The Statement of the Problem:
Consider a Markov chain with state space
$$ S = \{1, 2, 3 \} $$
and probability transition matrix
$$ P = \left( \begin{matrix} .3 & .7 & 0 \\ .4 & .4 & .2 \\ 0 & .7 & .3 \\ \end{matrix} \right) $$
Find $$ \lim_{n \to \infty} \frac{1}{n} \sum_{k = 1}^{n}X(k) $$ where $X(k)$ is the state at time $k$.
The Solution:
Let $g(j)$ be the "reward function" for $j \in S$. Then, since this MC is irreducible,
$$ \lim_{n \to \infty} \frac{1}{n} \sum_{k = 1}^{n}g \left[X(k)\right] = \sum_{j \in S}g(j)\pi_j $$
where $\pi_j$ is the long-run proportion of time that the process will be in state $j$.

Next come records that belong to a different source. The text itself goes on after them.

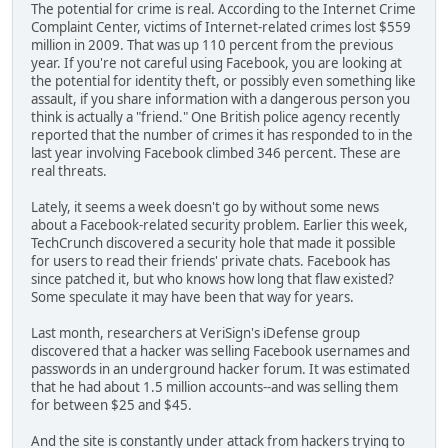
The potential for crime is real. According to the Internet Crime
Complaint Center, victims of Internet-related crimes lost $559
million in 2009. That was up 110 percent from the previous
year. If you're not careful using Facebook, you are looking at
the potential for identity theft, or possibly even something like
assault, if you share information with a dangerous person you
think is actually a "friend." One British police agency recently
reported that the number of crimes it has responded to in the
last year involving Facebook climbed 346 percent. These are
real threats.
Lately, it seems a week doesn't go by without some news
about a Facebook-related security problem. Earlier this week,
TechCrunch discovered a security hole that made it possible
for users to read their friends' private chats. Facebook has
since patched it, but who knows how long that flaw existed?
Some speculate it may have been that way for years.
Last month, researchers at VeriSign's iDefense group
discovered that a hacker was selling Facebook usernames and
passwords in an underground hacker forum. It was estimated
that he had about 1.5 million accounts--and was selling them
for between $25 and $45.
And the site is constantly under attack from hackers trying to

So, we have $\pi = \left(\frac{4}{13}, \frac{7}{13}, \frac{2}{13}\right)$. No problem. All I need to determine is $g(j)$ and sum the three $\pi$'s weighted by their rewards. Now, for some reason, the solution states (without qualification, so it must be "obvious") that
$$ g(j) = j . $$
Well, ok, that certainly makes the computation easy; but I can't, for the life of me, see why this is the case, i.e. that $g(j) = j$ (I suppose one could say that each state is a "fixed point" of $g$). Can someone please shine a light on this for me?